Probing quantum phases in ultra-high-mobility two-dimensional electron systems using surface acoustic waves

TL;DR

This study uses low-power surface acoustic waves to probe quantum phases in ultra-high-mobility 2D electron systems, revealing that quantum phases become more incompressible under minimal perturbation, challenging traditional transport measurement assumptions.

Contribution

It introduces a novel low-power acoustic probing method to study quantum phases, minimizing perturbation compared to conventional transport techniques.

Findings

Quantum phases become more incompressible with perturbative current.

Surface acoustic waves can effectively probe electron system properties.

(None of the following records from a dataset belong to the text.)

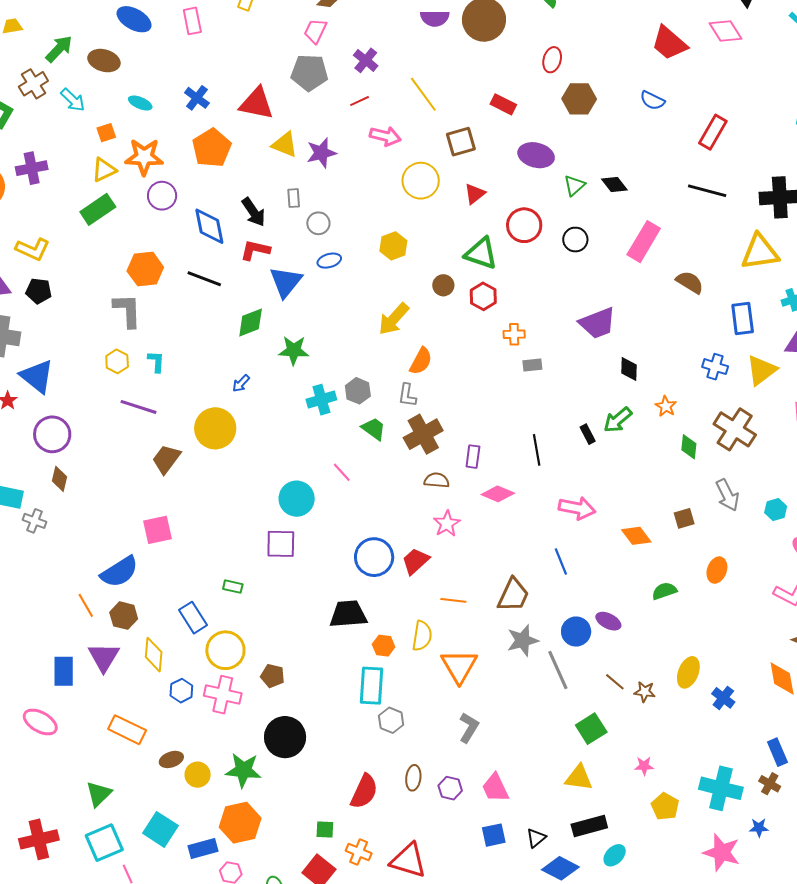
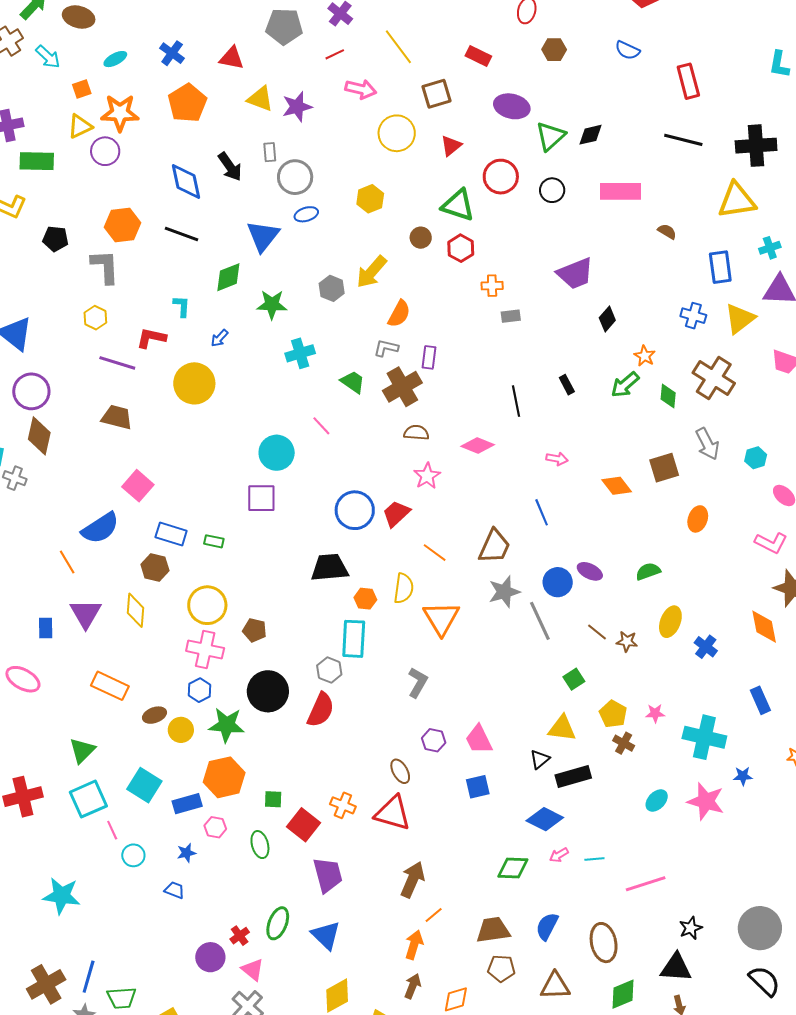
brown hexagon: (579, 99) -> (554, 50), size x0.7
cyan ellipse: (140, 103) -> (115, 59), turned -50
red triangle: (257, 103) -> (232, 58), size x0.7
red rectangle: (713, 132) -> (688, 81), turned -44
black diamond: (614, 184) -> (591, 135), turned -64
green triangle: (574, 185) -> (550, 136), size x1.4
purple circle: (162, 196) -> (105, 151), moved
green rectangle: (98, 209) -> (37, 161), moved, turned 36
gray circle: (318, 223) -> (295, 177), size x1.5
pink rectangle: (644, 242) -> (620, 191), turned 60
red L-shape: (255, 250) -> (151, 338), moved
brown semicircle: (690, 282) -> (667, 232), size x0.7
black pentagon: (39, 291) -> (55, 239), moved
cyan L-shape: (156, 362) -> (182, 306), moved
black diamond: (629, 369) -> (607, 319), turned 40
gray hexagon: (358, 391) -> (332, 288), moved
gray L-shape: (407, 395) -> (386, 348), turned 95
green arrow: (618, 420) -> (625, 385), moved
purple rectangle: (473, 457) -> (429, 357), moved
brown trapezoid: (166, 459) -> (117, 417), moved, turned 68
brown diamond: (59, 479) -> (39, 436), size x1.5
pink arrow: (577, 508) -> (557, 459), size x0.6
brown square: (684, 518) -> (664, 468), size x1.4
pink square: (157, 530) -> (138, 486), turned -36
green semicircle: (664, 591) -> (648, 571), moved
orange line: (453, 600) -> (435, 553), turned 30
brown hexagon: (124, 616) -> (155, 568), moved
blue rectangle: (193, 618) -> (171, 534), moved, turned -40
blue rectangle: (64, 671) -> (46, 628), size x0.7
blue hexagon: (181, 691) -> (200, 690), moved
gray hexagon: (391, 720) -> (329, 670), moved
gray L-shape: (469, 728) -> (418, 682), moved
green square: (591, 729) -> (574, 679), size x0.7
pink star: (644, 766) -> (655, 713), moved
brown ellipse: (413, 778) -> (400, 771), moved, turned -35
brown cross: (770, 784) -> (624, 743), moved
red semicircle: (364, 791) -> (321, 710), moved
yellow pentagon: (665, 806) -> (613, 714), moved
green square: (325, 829) -> (273, 799), moved
black triangle: (536, 838) -> (540, 759), moved
cyan ellipse: (615, 855) -> (657, 800), moved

Lower power acoustic measurements reveal new insights into quantum phase behavior.

Abstract

Transport measurement, which applies an electric field and studies the migration of charged particles, i.e. the current, is the most widely used technique in condensed matter studies. It is generally assumed that the quantum phase remains unchanged when it hosts a sufficiently small probing current, which is, surprisingly, rarely examined experimentally. In this work, we study the ultra-high mobility two-dimensional electron system using a propagating surface acoustic wave, whose traveling speed is affected by the electrons' compressibility. The acoustic power used in our study is several orders of magnitude lower than previous reports, and its induced perturbation to the system is smaller than the transport current. Therefore we are able to observe the quantum phases become more incompressible when hosting a perturbative current.